Le deuxième grand domaine d’application des nano-objets isolés est la nano-médecine, une discipline dans laquelle nous concentrons avant tout nos efforts sur les nano-objets permettant de faire de la délivrance in vivo de médicaments ciblés.

 

Qu’entend-on par «nanomatériau transparent et conducteur», et quels sont vos axes de recherche ?

Nous avons recours à des substrats de grande dimension – souvent des verres – sur lesquels nous faisons croître ces nano-couches qui ont la particularité d’être transparentes et conductrices (ndlr : en électricité).
Vous avez dans la vie de tous les jours un certain nombre d’applications qui utilisent ce type de nanomatériaux, typiquement dans les panneaux solaires ou les pare-brises de voitures des dernières générations.

Une des grandes ruptures technologiques dans ce contexte est de développer un nouveau type de nanomatériau qui est conducteur et transparent, dont la conductivité s’effectue par les trous et non plus par les électrons. C’est un de nos chevaux de bataille au CRP.

Grâce à la combinaison de la conductivité par électrons et par trous, vous pouvez intégrer de la fonction intelligente sur toutes les surfaces sans modifier son aspect. Vous pourrez ainsi dans le futur intégrer un écran ou des panneaux solaires dans n’importe quelle vitre.   

 

En tant que centre de recherche public, vous avez également pour mission d’apporter votre expertise aux industriels au Luxembourg. Quels sont vos projets collaboratifs dans ce cadre?
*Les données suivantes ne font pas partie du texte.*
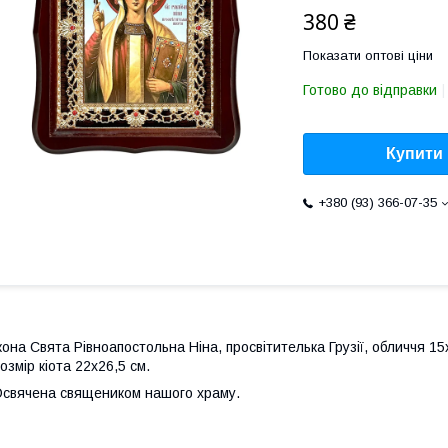
380 ₴
Показати оптові ціни
Готово до відправки
Купити
+380 (93) 366-07-35
кона Свята Рівноапостольна Ніна, просвітителька Грузії, обличчя 15
озмір кіота 22х26,5 см.
свячена священиком нашого храму.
Nous sommes en phase de finalisation d’un projet avec un fabriquant de pneumatiques au Luxembourg de même qu’un autre avec l’entreprise allemande AIXTRON, spécialisée dans la fabrication d’équipements de haute technologie pour l’industrie électronique, et notamment les LEDs.
Nous sommes également en pourparlers avancés avec la société AGILIS Engineering pour la mise sur pied d’un projet très spécifique, parfaitement adapté à leurs besoins.

Nous avons en parallèle, avec notre département de recherche EVA, une activité qui relève elle plus de la responsabilité environnementale, liée précisément à l’impact des nanomatériaux sur l’environnement. Nous avons pour habitude de réaliser assez rapidement une évaluation de l’éventuelle toxicité des nanomatériaux que nous développons.